Na
engrenagem metropolitana, as operações mais singelas, desde que
fujam à rotina, exigem longa e meditada preparação. Pelo que,
desde novembro, o jornal anunciava: “Encomendem seus perus com
antecedência à granja Castorina, são maiores e melhores”.
A
Dona da Casa julgou de seu dever acudir à advertência, e pegou do
telefone, que do outro lado estava sempre em comunicação: a cidade
inteira, possuída do espírito da previdência, ou de simples
esganação natalina, encomendava peru. Depois de várias tentativas,
conseguiu inscrever-se.
O
peru chegou a seu tempo, nem maior nem menor, nem gordo nem magro,
principalmente silencioso, sem o ar ofendido que têm os perus vivos.
Chegou, com a fatura que lhe atestava os quilos e os tarifava em meio
milhar de cruzeiros. A Dona da Casa respirou: há perus que falham,
causando aflições e vergonhas imensas. Gratificou o portador e
levou célere para o refrigerador o objeto de seus cuidados.
Aí
apareceu a exímia Cesária, de Campo Grande, convocada por sua
perícia em lidar com viventes de pluma e crista. Lançou o olhar
douto sobre a peça e iniciou os preparativos.
A
Dona da Casa, sem menosprezo ao saber de experiências feito de
Cesária, sugeriu-lhe que nos pormenores seguisse a receita de Mário
de Andrade, colhida de uma francesa e publicada nos Contos novos:
deve o peru ter duas farofas, a gorda, com os miúdos, e a seca,
douradinha, com bastante manteiga; o papo será recheado com a farofa
gorda, ameixas-pretas, nozes e um cálice de xerez. Assim foi feito.
Tinha
a Dona da Casa empenho em apresentar um peru distinto, pois comeria à
sua mesa o Argentino, muito versado na espécie, e que uma vez a
presenteara com um imenso pavó incrustado em gelo seco, que
atravessara triunfante o céu de três países e durante um mês
alimentara a família e convidados. O de agora era uma ave qualquer,
mas o toque literário da receita lhe imprimia o quid
desejado.
À
ceia, os dois casais se preparavam para a mastigação ritual, e o
trinchante ia funcionar, quando um nariz, por hábito, se aproximou
da superfície de ouro; deteve-se, intrigado: o cheiro não
correspondia à aparência; era peculiar e inoportuno. Convidado a
opinar, o Argentino sentenciou:
— Podrido.
Estava.
O fenômeno manifestava-se na região posterior. As partes nobres,
ainda imunes, exalavam bom odor, mas, dentro, uma luta surda lavrava,
semelhante a essas comoções nacionais intestinas que ninguém
percebe mas o governo denuncia.
A
travessa foi repelida com temor, como se um verme fosse desprender-se
dali, para desejar feliz Natal. Houve que reanimar Cesária,
isentando-a de culpa: como dissera na televisão o dr. Arruda, médico
da prefeitura, cinco mil perus podres, pelo menos, são vendidos para
a ceia de Natal. Ninguém percebe a avaria senão depois de assada a
ave. Acontece.
Comeu-se
o que havia a mais, com bom humor, situações heroicas, remédios
heroicos.
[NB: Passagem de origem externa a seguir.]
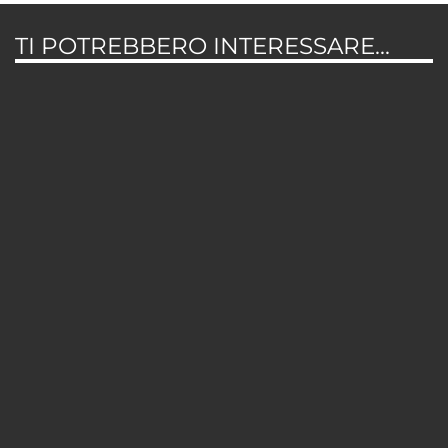
TI POTREBBERO INTERESSARE...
Contou-se a história do nosso Jacinto de Tormes: na hora
de servir, o garçom escorrega, pimba: peru no chão. A hostess,
imperturbável, ordena: “Joaquim, leve este peru e traga outro”.
Com aquele não se podia fazer o mesmo; era preciso jogá-lo fora.
Aí
começa outra história. A copeira informa que não havia onde
guardar o peru. O caminhão de lixo não passava há três dias; os
depósitos, cheios; o calor noturno aumentava…
O
Dono da Casa confabulou com o Argentino e deliberaram remover com
urgência la basura. Enrolaram-na em folhas de jornal e, muito
dignos, saíram para a noite, com dois pacotes: o nacional com a
carne, o outro com a farofa.
Caminharam
em busca de um terreno baldio, mas este não havia ou estava ocupado
por namorados sem lar. Entreolharam-se:
— El
mar!
O
mar desatava-se à frente deles, purificador, cúmplice. Diante de
Cosme e Damião, antes que estes os interpelassem, foram resmungando:
“Comida para os pobres”. Na praia, balanços e escorregadores
estavam cheios de moças vindas da missa do galo. Sentaram-se num
banco e consideraram a situação com realismo.
— Se
jogarmos o peru no mar, pensam que é feto ou macumba, junta gente e
nos prendem.
— Y
entonces?
Disfarçaram,
fazendo deslizar os pacotes para debaixo do banco; e foram saindo de
mansinho. Os rádios berravam “noite feliz”.